Le Mouvement d’Intérêts Politiques d’Actions pour l’Afrique (MIPAA) aspire à un mieux être social et pour un développement harmonieux du peuple africain à travers une paix durable. Parole de F.R.
Le secteur de la Justice a été encore paralysé hier avec la grève de 24 heures décrétée par le Syndicat des travailleurs de la justice (Sytjust).
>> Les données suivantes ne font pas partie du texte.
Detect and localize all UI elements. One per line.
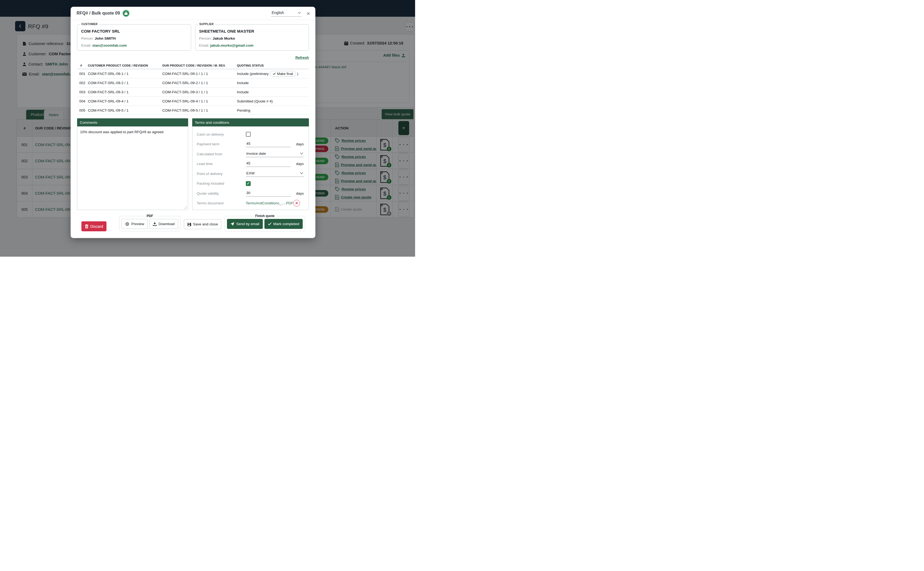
term-row-terms-document: Terms document TermsAndConditions_….PDF✕	[193, 198, 309, 208]
packing-included-checkbox[interactable]	[246, 181, 251, 186]
quoting-status: Include	[237, 90, 309, 94]
supplier-email: Email: jakub.murko@gmail.com	[199, 43, 305, 48]
chevron-down-icon	[300, 172, 303, 174]
refresh-link[interactable]: Refresh	[295, 56, 309, 60]
trash-icon	[85, 224, 88, 228]
screen: RFQ #9 Customer reference:31/07/20 Custo…	[0, 0, 415, 257]
make-final-button[interactable]: Make final	[270, 71, 296, 77]
send-by-email-button[interactable]: Send by email	[227, 219, 263, 229]
dialog-footer: Discard PDF Preview Download	[77, 210, 309, 231]
customer-person: Person: John SMITH	[81, 36, 187, 40]
terms-document-link[interactable]: TermsAndConditions_….PDF	[246, 201, 293, 205]
pdf-button-group: PDF Preview Download	[119, 216, 180, 231]
language-select[interactable]: English	[271, 10, 301, 17]
save-and-close-button[interactable]: Save and close	[184, 219, 221, 229]
dialog-title: RFQ# / Bulk quote 09	[77, 11, 120, 15]
item-row: 004 COM-FACT-SRL-09-4 / 1 COM-FACT-SRL-0…	[77, 97, 309, 106]
calculated-from-select[interactable]: Invoice date	[246, 151, 304, 157]
customer-box: CUSTOMER COM FACTORY SRL Person: John SM…	[77, 24, 191, 51]
term-row-packing-included: Packing included	[193, 179, 309, 189]
customer-box-legend: CUSTOMER	[80, 23, 99, 26]
supplier-person: Person: Jakub Murko	[199, 36, 305, 40]
lock-icon	[123, 10, 129, 17]
chevron-down-icon	[300, 152, 303, 154]
send-icon	[230, 222, 234, 226]
dialog-header: RFQ# / Bulk quote 09 English ×	[71, 7, 315, 20]
quoting-status: Include	[237, 81, 309, 85]
cash-on-delivery-checkbox[interactable]	[246, 132, 251, 137]
download-icon	[153, 222, 157, 226]
preview-pdf-button[interactable]: Preview	[122, 219, 148, 229]
customer-email-link[interactable]: stan@zoomfab.com	[92, 43, 126, 48]
terms-panel: Terms and conditions Cash on delivery Pa…	[192, 118, 309, 210]
finish-quote-button-group: Finish quote Send by email Mark complete…	[225, 216, 305, 231]
eye-icon	[125, 222, 130, 226]
supplier-box-legend: SUPPLIER	[198, 23, 215, 26]
point-of-delivery-select[interactable]: EXW	[246, 171, 304, 177]
item-row: 002 COM-FACT-SRL-09-2 / 1 COM-FACT-SRL-0…	[77, 78, 309, 87]
items-table-header: # CUSTOMER PRODUCT CODE / REVISION OUR P…	[77, 62, 309, 69]
remove-document-button[interactable]: ✕	[293, 200, 300, 207]
term-row-payment-term: Payment term 45days	[193, 139, 309, 149]
terms-panel-header: Terms and conditions	[192, 118, 309, 127]
customer-name: COM FACTORY SRL	[81, 29, 187, 34]
supplier-box: SUPPLIER SHEETMETAL ONE MASTER Person: J…	[195, 24, 309, 51]
pdf-group-label: PDF	[145, 214, 155, 218]
item-row: 003 COM-FACT-SRL-09-3 / 1 COM-FACT-SRL-0…	[77, 87, 309, 97]
item-row: 005 COM-FACT-SRL-09-5 / 1 COM-FACT-SRL-0…	[77, 106, 309, 115]
comments-textarea[interactable]: 10% discount was applied to part RFQ#9 a…	[77, 127, 188, 210]
quoting-status: Pending	[237, 108, 309, 113]
comments-panel: Comments 10% discount was applied to par…	[77, 118, 188, 210]
save-icon	[187, 222, 191, 226]
comments-panel-header: Comments	[77, 118, 188, 127]
close-icon[interactable]: ×	[307, 11, 310, 16]
supplier-email-link[interactable]: jakub.murko@gmail.com	[210, 43, 253, 48]
term-row-lead-time: Lead time 45days	[193, 159, 309, 169]
quote-validity-input[interactable]: 30	[246, 190, 291, 196]
quoting-status: Include (preliminaryMake final)	[237, 71, 309, 77]
supplier-name: SHEETMETAL ONE MASTER	[199, 29, 305, 34]
mark-completed-button[interactable]: Mark completed	[264, 219, 303, 229]
term-row-calculated-from: Calculated from Invoice date	[193, 149, 309, 159]
item-row: 001 COM-FACT-SRL-09-1 / 1 COM-FACT-SRL-0…	[77, 69, 309, 78]
download-pdf-button[interactable]: Download	[149, 219, 178, 229]
term-row-point-of-delivery: Point of delivery EXW	[193, 169, 309, 179]
quote-items-table: # CUSTOMER PRODUCT CODE / REVISION OUR P…	[77, 62, 309, 115]
chevron-down-icon	[298, 12, 301, 14]
term-row-cash-on-delivery: Cash on delivery	[193, 130, 309, 139]
lead-time-input[interactable]: 45	[246, 160, 291, 167]
payment-term-input[interactable]: 45	[246, 141, 291, 147]
check-icon	[268, 222, 271, 225]
term-row-quote-validity: Quote validity 30days	[193, 188, 309, 198]
bulk-quote-dialog: RFQ# / Bulk quote 09 English × CUSTOMER …	[71, 7, 315, 238]
discard-button[interactable]: Discard	[82, 221, 106, 231]
customer-email: Email: stan@zoomfab.com	[81, 43, 187, 48]
resize-handle[interactable]	[184, 206, 187, 209]
quoting-status: Submitted (Quote # 4)	[237, 99, 309, 103]
finish-quote-group-label: Finish quote	[254, 214, 276, 218]
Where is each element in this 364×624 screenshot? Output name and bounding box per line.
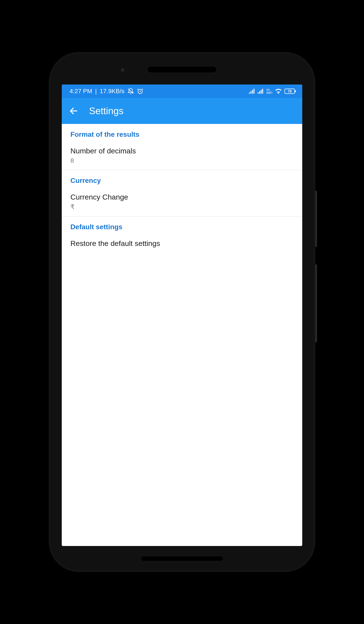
app-bar: Settings [62, 98, 302, 124]
setting-currency-change[interactable]: Currency Change ₹ [62, 188, 302, 210]
signal-2-icon [258, 89, 264, 94]
svg-rect-4 [252, 90, 253, 94]
phone-bottom-speaker [141, 556, 223, 561]
setting-value: 8 [70, 157, 294, 164]
status-time: 4:27 PM [70, 88, 92, 95]
battery-icon: 78 [285, 88, 296, 94]
svg-rect-3 [251, 91, 251, 94]
section-currency: Currency Currency Change ₹ [62, 170, 302, 216]
svg-rect-2 [249, 93, 250, 94]
section-header-format: Format of the results [62, 124, 302, 142]
status-separator: | [95, 88, 97, 95]
back-button[interactable] [68, 105, 79, 117]
svg-rect-9 [262, 89, 263, 94]
setting-title: Restore the default settings [70, 239, 294, 248]
wifi-icon [275, 88, 282, 94]
section-format: Format of the results Number of decimals… [62, 124, 302, 170]
alarm-icon [137, 88, 143, 95]
setting-restore-defaults[interactable]: Restore the default settings [62, 234, 302, 248]
dnd-off-icon [127, 88, 134, 95]
settings-content: Format of the results Number of decimals… [62, 124, 302, 546]
svg-rect-6 [258, 93, 259, 94]
section-header-defaults: Default settings [62, 216, 302, 234]
page-title: Settings [89, 105, 124, 116]
battery-level-text: 78 [288, 89, 292, 93]
phone-volume-button [315, 191, 317, 247]
svg-rect-11 [295, 90, 296, 92]
section-defaults: Default settings Restore the default set… [62, 216, 302, 255]
phone-device-frame: 4:27 PM | 17.9KB/s [49, 52, 315, 572]
setting-value: ₹ [70, 203, 294, 210]
signal-1-icon [249, 89, 255, 94]
setting-title: Currency Change [70, 193, 294, 201]
section-header-currency: Currency [62, 170, 302, 188]
status-bar: 4:27 PM | 17.9KB/s [62, 84, 302, 98]
phone-earpiece [147, 66, 217, 73]
svg-rect-5 [254, 89, 254, 94]
status-net-speed: 17.9KB/s [100, 88, 125, 95]
svg-rect-7 [259, 91, 260, 94]
phone-front-camera [120, 68, 125, 72]
svg-rect-8 [261, 90, 261, 94]
setting-title: Number of decimals [70, 147, 294, 155]
vowifi-icon: Vo WiFi [266, 88, 272, 94]
screen: 4:27 PM | 17.9KB/s [62, 84, 302, 546]
status-left: 4:27 PM | 17.9KB/s [70, 88, 143, 95]
arrow-left-icon [69, 106, 78, 116]
phone-power-button [315, 264, 317, 342]
status-right: Vo WiFi 78 [249, 88, 296, 94]
setting-number-of-decimals[interactable]: Number of decimals 8 [62, 142, 302, 164]
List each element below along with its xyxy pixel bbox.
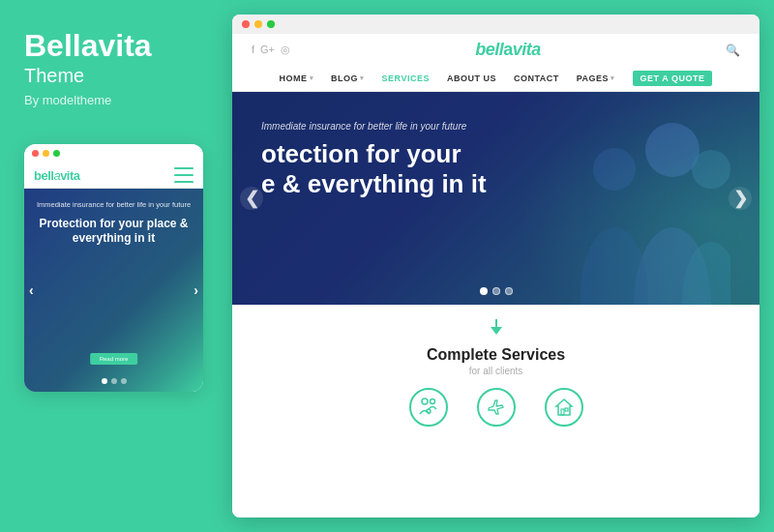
facebook-icon[interactable]: f — [252, 44, 254, 56]
mobile-hero-subtitle: Immediate insurance for better life in y… — [36, 200, 192, 211]
mobile-logo: bellavita — [34, 168, 80, 183]
social-icons: f G+ ◎ — [252, 44, 290, 56]
mobile-dot-yellow — [43, 150, 49, 157]
nav-services[interactable]: SERVICES — [382, 74, 430, 83]
hero-slider-dots — [480, 287, 513, 295]
hero-section: Immediate insurance for better life in y… — [232, 92, 759, 305]
mobile-next-arrow[interactable]: › — [194, 282, 198, 298]
search-icon[interactable]: 🔍 — [726, 44, 740, 57]
hero-content: Immediate insurance for better life in y… — [261, 121, 701, 199]
hero-prev-arrow[interactable]: ❮ — [240, 187, 263, 210]
family-icon — [418, 397, 439, 418]
down-arrow-icon — [487, 319, 506, 339]
desktop-top-bar — [232, 15, 759, 34]
nav-about[interactable]: ABOUT US — [447, 74, 496, 83]
hero-subtitle: Immediate insurance for better life in y… — [261, 121, 701, 132]
site-nav: HOME BLOG SERVICES ABOUT US CONTACT PAGE… — [232, 66, 759, 91]
service-item-family — [409, 388, 448, 427]
mobile-dot-3 — [121, 378, 127, 384]
desktop-dot-yellow — [254, 20, 262, 28]
mobile-dot-green — [53, 150, 60, 157]
hero-dot-1[interactable] — [480, 287, 488, 295]
svg-rect-12 — [565, 408, 568, 411]
mobile-hero-title: Protection for your place & everything i… — [36, 217, 192, 247]
mobile-menu-icon[interactable] — [174, 167, 194, 183]
mobile-dot-2 — [111, 378, 117, 384]
svg-marker-7 — [491, 327, 502, 335]
service-item-travel — [477, 388, 516, 427]
mobile-dot-red — [32, 150, 39, 157]
desktop-preview: f G+ ◎ bellavita 🔍 HOME BLOG SERVICES AB… — [232, 15, 759, 517]
services-top-icon — [252, 319, 740, 342]
home-icon — [553, 397, 575, 418]
nav-contact[interactable]: CONTACT — [514, 74, 559, 83]
left-panel: Bellavita Theme By modeltheme bellavita … — [0, 0, 223, 532]
svg-point-8 — [422, 399, 428, 404]
mobile-nav-bar: bellavita — [24, 163, 203, 189]
hero-title-line1: otection for your — [261, 139, 461, 168]
hero-title: otection for your e & everything in it — [261, 139, 701, 199]
services-subtitle: for all clients — [252, 366, 740, 376]
mobile-hero-bg: Immediate insurance for better life in y… — [24, 189, 203, 392]
hero-title-line2: e & everything in it — [261, 169, 487, 198]
service-icon-family — [409, 388, 448, 427]
nav-get-quote[interactable]: GET A QUOTE — [633, 71, 713, 86]
site-header: f G+ ◎ bellavita 🔍 HOME BLOG SERVICES AB… — [232, 34, 759, 92]
hero-dot-2[interactable] — [492, 287, 500, 295]
googleplus-icon[interactable]: G+ — [260, 44, 275, 56]
services-icons-row — [252, 388, 740, 427]
svg-point-2 — [580, 227, 648, 305]
desktop-dot-red — [242, 20, 250, 28]
mobile-preview: bellavita Immediate insurance for better… — [24, 144, 203, 392]
svg-point-9 — [430, 399, 434, 404]
mobile-dot-1 — [102, 378, 107, 384]
instagram-icon[interactable]: ◎ — [281, 44, 290, 56]
brand-title: Bellavita — [24, 29, 203, 63]
mobile-slider-dots — [102, 378, 127, 384]
svg-rect-11 — [561, 409, 564, 415]
hero-dot-3[interactable] — [505, 287, 513, 295]
mobile-hero-content: Immediate insurance for better life in y… — [24, 200, 203, 247]
mobile-top-bar — [24, 144, 203, 163]
services-header: Complete Services for all clients — [252, 319, 740, 376]
site-logo: bellavita — [475, 40, 541, 60]
service-icon-home — [545, 388, 583, 427]
service-item-home — [545, 388, 583, 427]
site-header-top: f G+ ◎ bellavita 🔍 — [232, 34, 759, 66]
airplane-icon — [486, 397, 507, 418]
desktop-dot-green — [267, 20, 275, 28]
nav-home[interactable]: HOME — [280, 74, 314, 83]
mobile-prev-arrow[interactable]: ‹ — [29, 282, 34, 298]
right-panel: f G+ ◎ bellavita 🔍 HOME BLOG SERVICES AB… — [223, 0, 774, 532]
hero-next-arrow[interactable]: ❯ — [729, 187, 752, 210]
brand-by: By modeltheme — [24, 93, 203, 107]
services-title: Complete Services — [252, 346, 740, 364]
service-icon-travel — [477, 388, 516, 427]
services-section: Complete Services for all clients — [232, 305, 759, 517]
mobile-read-more-btn[interactable]: Read more — [90, 353, 138, 365]
nav-pages[interactable]: PAGES — [577, 74, 615, 83]
nav-blog[interactable]: BLOG — [331, 74, 365, 83]
brand-theme-label: Theme — [24, 65, 203, 87]
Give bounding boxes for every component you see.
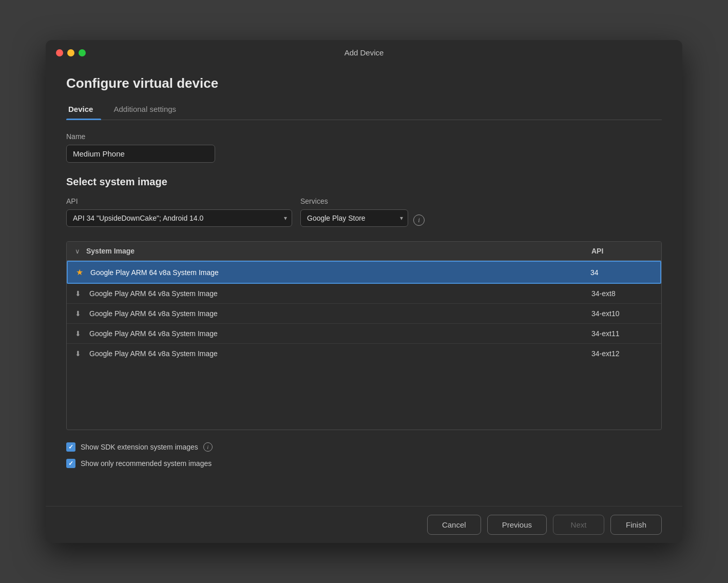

Et pour cause ; ledit syndicat réclame des meilleures conditions pour la robe noire ; selon eux, l’Etat Sénégalais tarde toujours à respecter ses engagements vis à vis d’eux.
La justice sénégalaise a été totalement perturbée dans la journée d’hier ; puisque ceux qui sont chargés de mettre la justice dans ce pays ruminent leur colère. Ils dénoncent leurs mauvaises conditions de travail et le non respect des engagements de l’Etat Sénégalais. Selon eux, ils ont trop patienté et trop c’est trop,disent-ils.
C’est la raison pour laquelle, leur mouvement d’humeur a eu un impact réel sur le fonctionnement normal de l’administration judiciaire. Ils menacent même d’appuyer sur l’accélérateur si, le gouvernement sénégalais continue de faire la sourde oreille. Puisqu’ils ont promis dans le futur de mener des actions plus chaudes. Hier, leur grève s’est vivement ressentie dans toutes les salles abritant des audiences pénales ou civiles, en lieu et place, ce sont des gendarmes qui ont remplacé les greffiers. Même dans les services d’enrôlement, de confection de certificat de nationalité, de casier judiciaire, entre autre,les gens ont vécu le calvaire. Beaucoup de gens, qui avaient effectué le déplacement ne savaient plus quoi faire ; conséquence :ils étaient obligés de retourner chez eux, faute d’interlocuteurs.
Pour rappel, le mouvement d’humeur du Sytjust fait suite au non-respect des engagements pris par le gouvernement. Depuis 2009, le syndicat avait signé un protocole d’accord avec l’Etat. Il était convenu entre les deux parties la satisfaction de cinq points relatifs à leurs conditions de travail, à savoir l’augmentation et la généralisation des indemnités de participation à la judicature, l’octroi d’une indemnité de logement aux greffiers en chef, l’octroi de privilèges de juridiction aux greffiers et greffiers en chef.
Les travailleurs de la Justice réclament aussi une réforme de leur statut et la transparence dans la gestion du fonds commun et du personnel. De leur avis, seule l’indemnité de logement a été jusque-là satisfaite. Pour cela, ils exigent de l’Etat sénégalais le respect des autres engagements. Il n’est plus question de laisser les choses perdurer ont-ils laissé entendre dans leur communiqué.